In 1982, Comai presented his glyphosate tolerance mutation to a fellow scientist, Steve Rogers, who worked at Monsanto and demonstrated that he had made a superior form of the resistance gene than the one Monsanto had been working on. Though it was still not good enough for agricultural production and Comai continued his independent work. He published a paper in the journal Nature in October 1985 describing how he and his colleagues at Calgene had created glyphosate-resistant plants using the gene mutation Comai had found years earlier. This outcompeting of Monsanto's flagship product created a strong sense of rivalry with Calgene and subsequent layoffs at Monsanto at the end of 1985.

=== University of Washington and UC Davis professor===
First becoming a professor at the University of Washington in 1990, Comai's lab focused on the development of improved agricultural genetic traits by using the model organism Arabidopsis thaliana to co-develop what was referred to as the TILLING protocol.

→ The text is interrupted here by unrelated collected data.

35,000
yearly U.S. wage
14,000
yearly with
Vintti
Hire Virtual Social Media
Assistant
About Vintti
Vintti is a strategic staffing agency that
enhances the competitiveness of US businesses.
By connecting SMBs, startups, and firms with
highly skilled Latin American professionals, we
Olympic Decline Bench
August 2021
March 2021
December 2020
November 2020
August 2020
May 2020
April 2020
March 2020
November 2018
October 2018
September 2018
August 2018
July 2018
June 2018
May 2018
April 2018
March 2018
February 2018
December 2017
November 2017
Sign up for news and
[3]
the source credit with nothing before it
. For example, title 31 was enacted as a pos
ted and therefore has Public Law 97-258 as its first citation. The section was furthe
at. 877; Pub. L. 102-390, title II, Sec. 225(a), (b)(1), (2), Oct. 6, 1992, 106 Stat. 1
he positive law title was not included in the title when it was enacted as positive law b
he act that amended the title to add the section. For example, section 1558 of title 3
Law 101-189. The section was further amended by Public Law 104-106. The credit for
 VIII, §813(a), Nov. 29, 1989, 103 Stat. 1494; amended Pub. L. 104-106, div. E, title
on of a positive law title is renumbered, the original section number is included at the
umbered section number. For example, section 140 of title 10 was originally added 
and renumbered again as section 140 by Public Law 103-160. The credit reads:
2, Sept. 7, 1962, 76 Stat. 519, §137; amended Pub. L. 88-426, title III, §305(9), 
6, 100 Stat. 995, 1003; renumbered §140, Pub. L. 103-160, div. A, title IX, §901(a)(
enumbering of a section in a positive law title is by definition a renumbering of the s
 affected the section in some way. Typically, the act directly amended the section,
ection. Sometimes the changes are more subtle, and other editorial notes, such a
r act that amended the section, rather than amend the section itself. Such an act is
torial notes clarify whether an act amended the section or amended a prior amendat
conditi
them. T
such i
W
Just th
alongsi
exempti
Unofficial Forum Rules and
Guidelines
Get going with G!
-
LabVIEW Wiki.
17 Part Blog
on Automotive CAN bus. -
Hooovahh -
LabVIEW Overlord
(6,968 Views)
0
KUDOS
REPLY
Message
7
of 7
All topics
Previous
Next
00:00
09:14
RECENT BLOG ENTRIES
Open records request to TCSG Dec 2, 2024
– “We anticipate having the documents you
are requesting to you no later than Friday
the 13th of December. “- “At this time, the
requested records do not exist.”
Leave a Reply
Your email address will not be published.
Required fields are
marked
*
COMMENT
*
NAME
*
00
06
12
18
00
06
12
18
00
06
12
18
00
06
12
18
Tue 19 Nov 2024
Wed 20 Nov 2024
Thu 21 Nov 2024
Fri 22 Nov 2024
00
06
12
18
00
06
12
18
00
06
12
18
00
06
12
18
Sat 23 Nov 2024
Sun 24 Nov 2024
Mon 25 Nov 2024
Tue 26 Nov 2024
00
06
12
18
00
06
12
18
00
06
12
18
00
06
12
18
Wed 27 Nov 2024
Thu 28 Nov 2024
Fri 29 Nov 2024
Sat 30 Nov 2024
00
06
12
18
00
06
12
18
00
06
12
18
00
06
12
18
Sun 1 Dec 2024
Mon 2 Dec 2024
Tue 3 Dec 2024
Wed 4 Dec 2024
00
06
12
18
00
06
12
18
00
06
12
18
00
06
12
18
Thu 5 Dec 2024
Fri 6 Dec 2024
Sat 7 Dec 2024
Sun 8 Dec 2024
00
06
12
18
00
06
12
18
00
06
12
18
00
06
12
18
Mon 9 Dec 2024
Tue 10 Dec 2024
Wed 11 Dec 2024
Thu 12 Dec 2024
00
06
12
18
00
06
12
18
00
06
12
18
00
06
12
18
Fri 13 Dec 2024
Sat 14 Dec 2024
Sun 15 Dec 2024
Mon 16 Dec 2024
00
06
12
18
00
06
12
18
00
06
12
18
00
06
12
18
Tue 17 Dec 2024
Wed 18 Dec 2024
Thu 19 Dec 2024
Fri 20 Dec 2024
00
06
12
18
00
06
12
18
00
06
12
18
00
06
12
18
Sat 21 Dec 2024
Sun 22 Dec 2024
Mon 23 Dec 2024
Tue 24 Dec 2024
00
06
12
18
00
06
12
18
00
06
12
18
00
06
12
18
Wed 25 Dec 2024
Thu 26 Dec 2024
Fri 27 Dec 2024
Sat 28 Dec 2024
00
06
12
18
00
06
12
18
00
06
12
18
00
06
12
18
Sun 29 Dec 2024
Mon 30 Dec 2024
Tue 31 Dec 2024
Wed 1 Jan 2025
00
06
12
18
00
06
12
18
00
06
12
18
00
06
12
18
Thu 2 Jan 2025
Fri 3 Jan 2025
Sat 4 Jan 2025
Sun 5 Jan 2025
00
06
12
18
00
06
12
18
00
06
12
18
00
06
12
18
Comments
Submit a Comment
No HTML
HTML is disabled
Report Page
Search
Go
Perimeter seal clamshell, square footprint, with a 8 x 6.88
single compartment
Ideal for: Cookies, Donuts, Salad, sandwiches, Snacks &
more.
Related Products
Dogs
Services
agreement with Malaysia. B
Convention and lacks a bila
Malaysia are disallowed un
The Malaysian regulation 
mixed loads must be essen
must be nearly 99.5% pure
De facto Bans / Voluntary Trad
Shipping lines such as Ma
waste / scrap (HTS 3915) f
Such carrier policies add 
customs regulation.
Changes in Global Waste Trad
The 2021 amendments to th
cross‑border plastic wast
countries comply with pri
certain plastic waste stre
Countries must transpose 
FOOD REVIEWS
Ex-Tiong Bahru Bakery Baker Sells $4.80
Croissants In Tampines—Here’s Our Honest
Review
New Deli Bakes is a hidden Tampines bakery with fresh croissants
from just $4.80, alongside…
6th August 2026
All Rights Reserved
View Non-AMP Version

This system included developing gene models and inbred lines, including an expanded EcoTILLING protocol developed in 2004, to compare differences in these plant lines to the reference genome and isolate new mutations and traits for further research. He would later lead the TILLING Core Service Facility at UC Davis that continued developing a genetic analysis platform called "TILLING-by-Sequencing" that would be used on not just Arabidopsis, but was expanded to also include Camelina, tomato, onion, rice, and wheat. An award sponsorship of $489,000 was given to Comai's lab in 2014 from a joint donation of three companies in order to sponsor the further use of TILLING in current tomato cultivar populations.

Comai joined UC Davis in 2006, with his lab's research focusing on chromosome biology, functional genomics, and epigenetics, along with general mutational trait research. He is also well known for his work as a teacher of the "BIS 101" undergraduate genetics course, his use of whiteboard writing, and his co-produced video series alongside the university. In 2014, a collaboration between Comai's lab and the group of Professor Ryutaro Tao at Kyoto University found, through investigating the transcriptomes of several dozen male and female plants, the specific genes involved in sex determination in the persimmon species Diospyros lotus. As persimmon is among the 5% of plants that exhibit dioecy, this discovery opened up agricultural opportunities for trait improvement, and the research received significant media interest.

==Awards and honors==
Comai was named a Fellow of the (AAAS) in 2012. The Distinguished Research Award was given to Comai in 2015 from the College of Biological Sciences at UC Davis thanks to his accomplishments in the TILLING protocol. In 2016, Comai was awarded with a Institute Honorary Fellowship from the University of Bologna for his work on the genetic improvement of plants. He was also given a Faculty Teaching Award from the College of Biological Sciences at UC Davis in 2017 for his innovations in teaching and his encouragement of high motivation among his students. The 2017 "Innovation Prize for Agricultural Technology" from the American Society of Plant Biologists was presented to Comai for his work on TILLING protocols and plant trait development.